Gdyby nie takie podejście, wielu zawodników doliczyłoby znacznie więcej sekund do swojego czasu wyścigu. Na łagodniejszym traktowaniu skorzystali prawie wszyscy ukarani z wyjątkiem Magnussena, a więc Sainz, Hamilton, de Vries, Sargeant, Gasly, Tsunoda, Albon oraz Ocon.
Dla części tego grona nie było to wystarczającą taryfą ulgową, przez co Yuki i Esteban załapali się także na drugą turę nakładania kar. W niedoli towarzyszyć mógł im również Alex, ale z nieznanego obecnie powodu jego 9 wykroczeń oceniono inaczej niż taką samą liczbę błędów Japończyka.
Wszystkie kary
Ocon: 5, 10, 5 i 10 sekund (łącznie 30 sekund za 10 przewinień).
Tsunoda: 5, 10 i 5 sekund (łącznie 20 sekund za 9 przewinień).
Albon: 5 i 10 sekund (łącznie 15 sekund za 9 przewinień).
Gasly: 5 i 10 sekund (łącznie 15 sekund za 7 przewinień).
Sainz, Hamilton, de Vries i Sargeant: 5 i 10 sekund (łącznie 15 sekund za 6 przewinień).
Magnussen: 5 sekund za 4 przewinienia.
Perez, Stroll, Norris, Piastri i Hulkenberg: biało-czarna flaga za 3 przewinienia.
Leclerc i Bottas: bez konsekwencji, po 2 przewinienia.
Verstappen i Alonso: bez konsekwencji, po 1 przewinieniu.
Russell i Zhou: 0 przewinień.
Ukarano 9 z 20 zawodników.
Dlaczego Ocon dostał aż tak dużą karę?
Ponieważ jeździł poza torem najwięcej razy, co zostało policzone dopiero w niedzielny wieczór. Dziesięć naruszeń limitów według powyższego schematu oznacza kary o wartości 5, 10, znów 5 i ponownie 10 sekund, co daje 30 sekund. Mający tylko o jedno przewinienie mniej Tsunoda dostał łącznie znacznie mniejszą, 20-sekundową karę, gdyż tak przewidywał taryfikator.
Nie jest jasne, jakim cudem zachowanie kierowcy Alpine umknęło osobom zajmującym się tą kwestią. Gdyby w trakcie wyścigu wyłapano choć część z szerokich wyjazdów, Esteban nie dostałby wszystkiego za jednym zamachem, chociaż suma sekund byłaby oczywiście taka sama.

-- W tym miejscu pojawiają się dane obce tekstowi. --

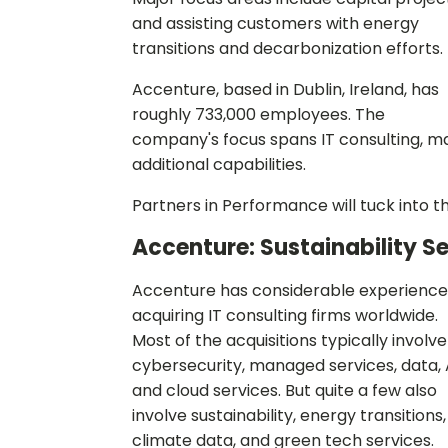
and assisting customers with energy
transitions and decarbonization efforts.
Accenture, based in Dublin, Ireland, has
roughly 733,000 employees. The
company's focus spans IT consulting, m
additional capabilities.
Partners in Performance will tuck into 
Accenture: Sustainability S
Accenture has considerable experience
acquiring IT consulting firms worldwide.
Most of the acquisitions typically involve
cybersecurity, managed services, data, 
and cloud services. But quite a few also
involve sustainability, energy transitions,
climate data, and green tech services.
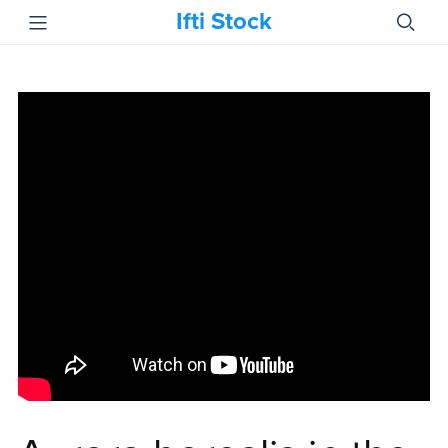
Ifti Stock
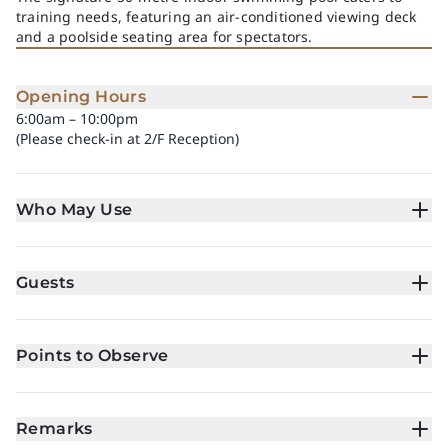
training needs, featuring an air-conditioned viewing deck
and a poolside seating area for spectators.
Opening Hours
6:00am – 10:00pm
(Please check-in at 2/F Reception)
Who May Use
Guests
Points to Observe
Remarks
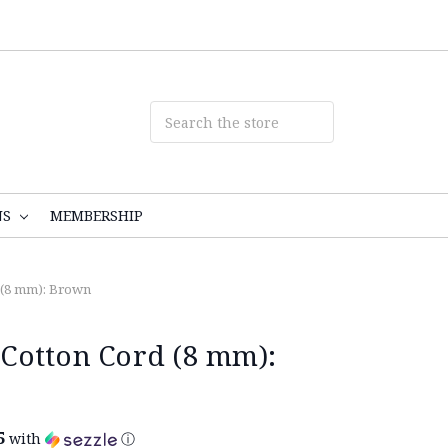
NS
MEMBERSHIP
 (8 mm): Brown
Cotton Cord (8 mm):
5
with
ⓘ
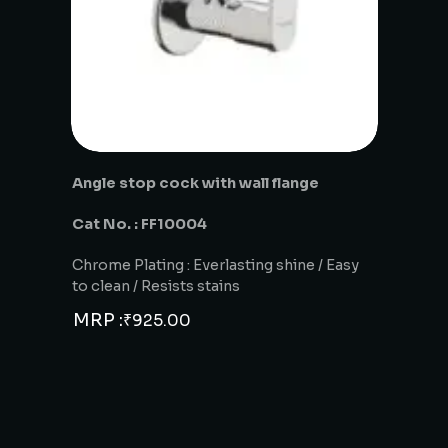
Angle stop cock with wall flange
Cat No. : FF10004
Chrome Plating : Everlasting shine / Easy
to clean / Resists stains
MRP :
₹
925.00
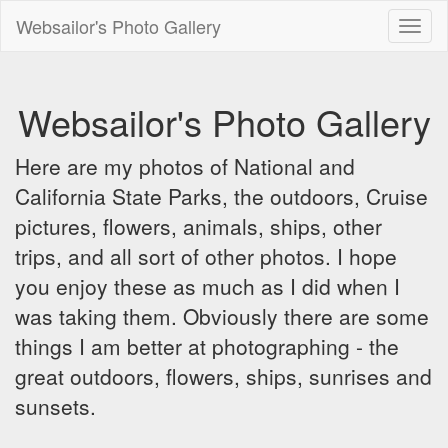
Websailor's Photo Gallery
Toggl
naviga
Websailor's Photo Gallery
Here are my photos of National and
California State Parks, the outdoors, Cruise
pictures, flowers, animals, ships, other
trips, and all sort of other photos. I hope
you enjoy these as much as I did when I
was taking them. Obviously there are some
things I am better at photographing - the
great outdoors, flowers, ships, sunrises and
sunsets.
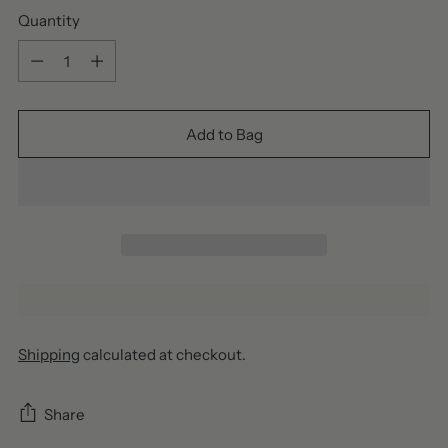
Quantity
Quantity
Add to Bag
Shipping
calculated at checkout.
Share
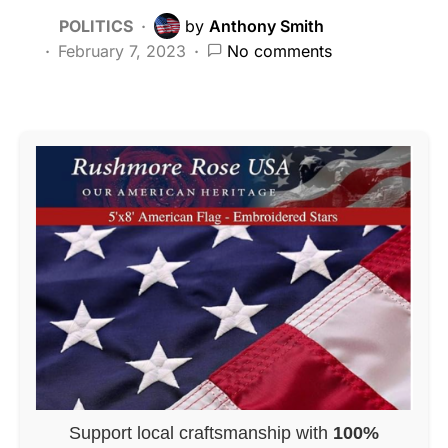
POLITICS
by
Anthony Smith
February 7, 2023
No comments
Support local craftsmanship with
100%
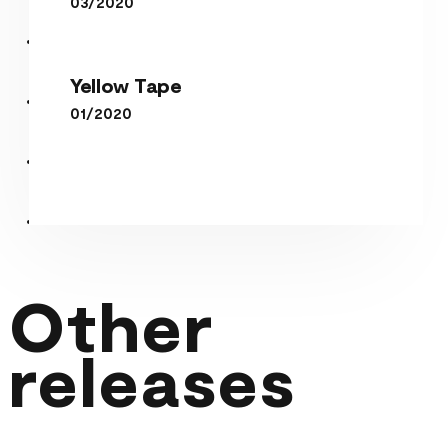
03/2020
Yellow Tape
Yellow Tape
01/2020
Other
releases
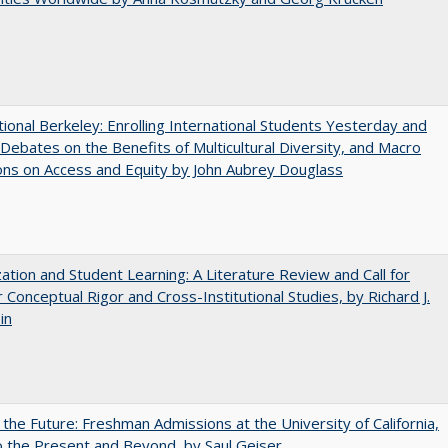
tional Berkeley: Enrolling International Students Yesterday and
Debates on the Benefits of Multicultural Diversity, and Macro
ns on Access and Equity by John Aubrey Douglass
zation and Student Learning: A Literature Review and Call for
 Conceptual Rigor and Cross-Institutional Studies, by Richard J.
in
 the Future: Freshman Admissions at the University of California,
 the Present and Beyond, by Saul Geiser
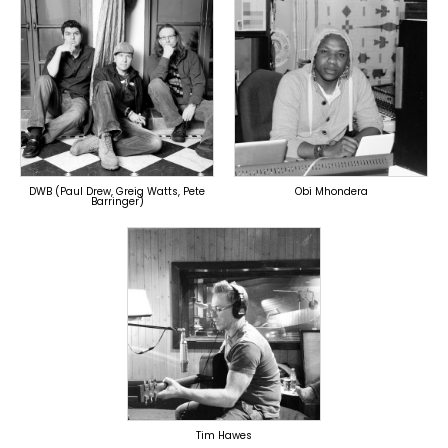
TOPLINER
TOPLINER
PRODUCER
PRODUCER
LYRICIST
SINGER
SINGER
OVERSEAS
OVERSEAS
DWB (Paul Drew, Greig Watts, Pete
Obi Mhondera
Barringer)
TOPLINER
PRODUCER
LYRICIST
OVERSEAS
Tim Hawes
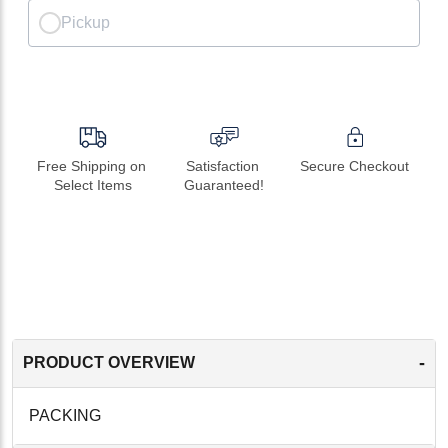
Pickup
Free Shipping on 
Satisfaction 
Secure Checkout
Select Items
Guaranteed!
-
PRODUCT OVERVIEW
PACKING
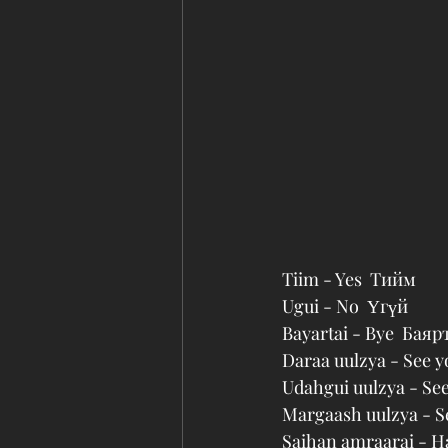
Tiim - Yes  Тийм
Ugui - No  Үгүй
Bayartai - Bye  Баяр
Daraa uulzya - See y
Udahgui uulzya - Se
Margaash uulzya - 
Saihan amraarai - H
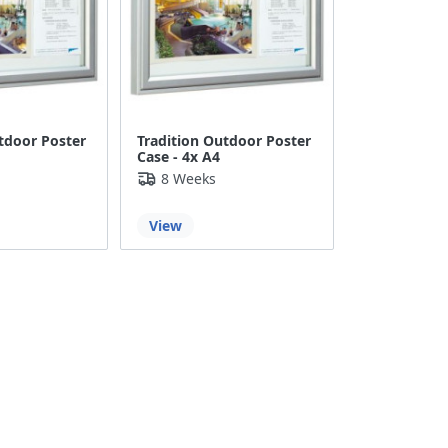
tdoor Poster
Tradition Outdoor Poster
Case - 4x A4
8 Weeks
View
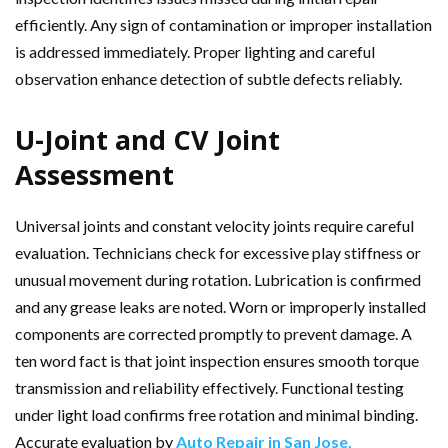
efficiently. Any sign of contamination or improper installation
is addressed immediately. Proper lighting and careful
observation enhance detection of subtle defects reliably.
U-Joint and CV Joint
Assessment
Universal joints and constant velocity joints require careful
evaluation. Technicians check for excessive play stiffness or
unusual movement during rotation. Lubrication is confirmed
and any grease leaks are noted. Worn or improperly installed
components are corrected promptly to prevent damage. A
ten word fact is that joint inspection ensures smooth torque
transmission and reliability effectively. Functional testing
under light load confirms free rotation and minimal binding.
Accurate evaluation by
Auto Repair in San Jose,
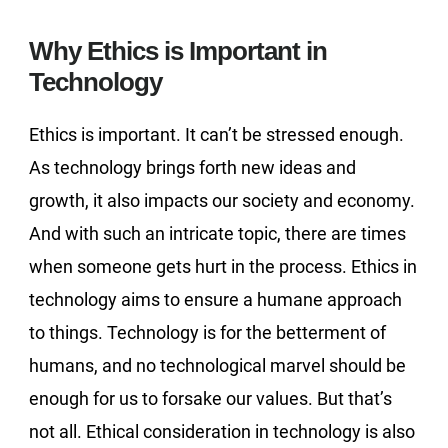
Why Ethics is Important in
Technology
Ethics is important. It can’t be stressed enough.
As technology brings forth new ideas and
growth, it also impacts our society and economy.
And with such an intricate topic, there are times
when someone gets hurt in the process. Ethics in
technology aims to ensure a humane approach
to things. Technology is for the betterment of
humans, and no technological marvel should be
enough for us to forsake our values. But that’s
not all. Ethical consideration in technology is also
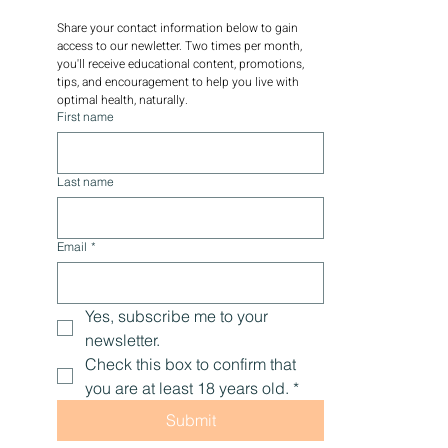
Share your contact information below to gain 
access to our newletter. Two times per month, 
you'll receive educational content, promotions, 
tips, and encouragement to help you live with 
optimal health, naturally.
First name
Last name
Email
*
Yes, subscribe me to your 
newsletter.
Check this box to confirm that 
you are at least 18 years old.
*
Submit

Jak na ironię, Francuz po przejechaniu linii mety odbył ze swoim inżynierem zabawną z perspektywy czasu rozmowę, podczas której otrzymał pochwałę za dobre poradzenie sobie z wyzwaniem., podczas której otrzymał pochwałę za dobre poradzenie sobie z wyzwaniem.
Jak bardzo przemieszały się wyniki?
Ostatecznie pozycję zmieniło 14 z 19 sklasyfikowanych zawodników. Na swoich miejscach pozostali jedynie Verstappen, Leclerc, Perez, Albon i Sargeant,
Co dalej?
Pewne wydaje się, że środowisko F1 postanowi wdrożyć jakieś zmiany przed GP Austrii 2024. FIA zapowiedziała już próby naciskania na władze toru w Spielbergu, by doprowadzić do zainstalowania pułapek żwirowych na zewnętrznych zakrętów nr 9 i 10.
Problem polega jednak na tym, co na wcześniejszym etapie weekendu podkreślała sama Federacja - jest to rozwiązanie mogące negatywnie odbić się na motocyklistach, dla których obecny stan obiektu jest o wiele bezpieczniejszy.
Najprawdopodobniej w najbliższym czasie odbędą się dyskusje o tym, co jest najlepszym wyjściem. Apel w tej sprawie wystosowali nawet sami sędziowie, którzy zaznaczyli, że bardzo mocno rekomendują znalezienie rozwiązania problemu.